In order to speed up the process, Paulson Chaco, NDOT director, said he would direct his project management department to meet with the reviewing parties from the Navajo Nation Fish and Wildlife, Land Department, Historic Preservation Department and iron out details before the packet is sent in for review.
This would streamline the approval process, he said, before the permission to survey and Right Of Way applications were submitted for approval.
"If we could submit (the packet) just once, that would be good," Chaco said. "That way you take care of your centerline, profile, cross-section, and the temporary easement at the same time to take care of your meets and bounds."

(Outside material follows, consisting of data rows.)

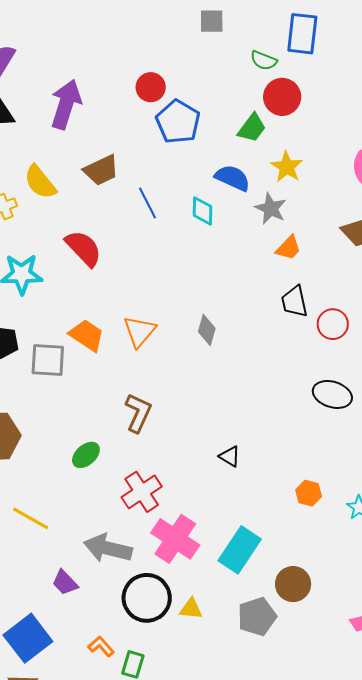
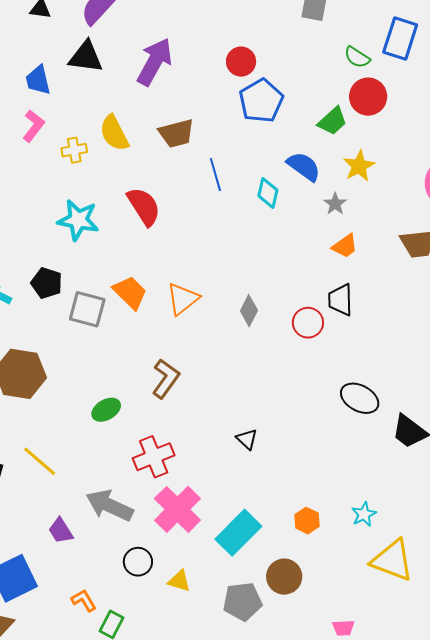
gray star: (271, 208) -> (335, 204), size x0.7
red circle: (333, 324) -> (308, 323), moved
orange hexagon: (309, 493) -> (307, 521), moved
black circle: (147, 598) -> (138, 562), size x0.6

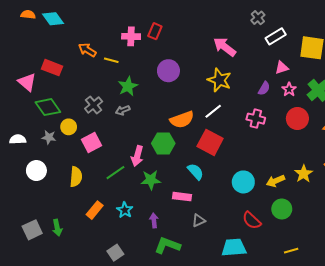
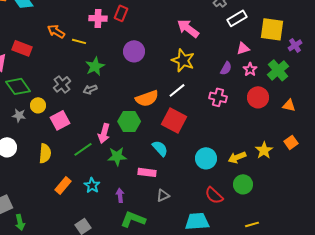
green arrow: (57, 228) -> (20, 222), moved

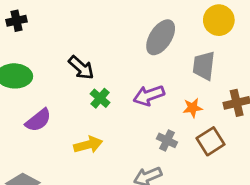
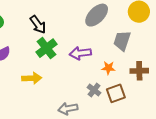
green cross: (100, 98) -> (46, 48), size x1.5
gray cross: (167, 140) -> (94, 90), moved

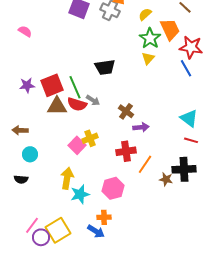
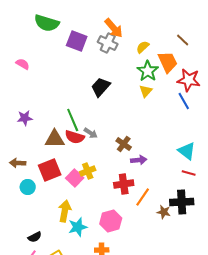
black trapezoid: (105, 67) -> (101, 87), moved, turned 140
red square: (52, 85) -> (50, 170), moved
black semicircle: (21, 179) -> (35, 237), moved, turned -32

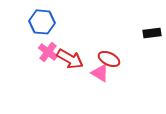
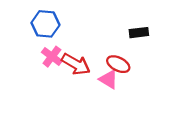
black rectangle: (152, 33) -> (139, 33), moved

He said NDOT would see if Navajo Nation President Ben Shelly could speed the process along by allowing ADOT's contractor on N20 to conduct surveying activities, via the emergency declaration the Nation executed Feb. 24.
"I need to get together with the president's office to see if he can issue a letter, short of going through federal regulations," Chaco said.
While there is an existing centerline for N20, there are some "bits and pieces" where there is no centerline, which thwarts efforts to establish meets and bounds necessary for the design.
Simone Jones, acting realty officer for BIA Navajo Region, explained the process for granting an easement for construction.
"Typically, you begin with the permission to survey as step one in the right-of-way process for the BIA, under 25 CFR, Part 169. It requires the consent of the landowner, in this case, it would be the Navajo Nation," Jones said.
She said the Navajo Nation would grant permission to survey for meets and bound description, centerline, and any archaeological or environmental work.
"When we have the tract permission, it's a quick turnaround and the BIA will acknowledge they have tribal consent and according to the Nation's terms and conditions with permission to survey, ADOT can get on the road," Jones said.
ADOT is pushing to have N20 paved sometime this summer.
Posted: Monday, April 8, 2013
Article comment by:
IT IS ABSURD
It is truly absurd when red tape can't be cut on an exception basis when an emergency project, badly needed and already funded, runs into this situation.
WORK TOGETHER, government agencies. Or get out of the way and bring in the Army Corps of Engineers, who will get it done pronto.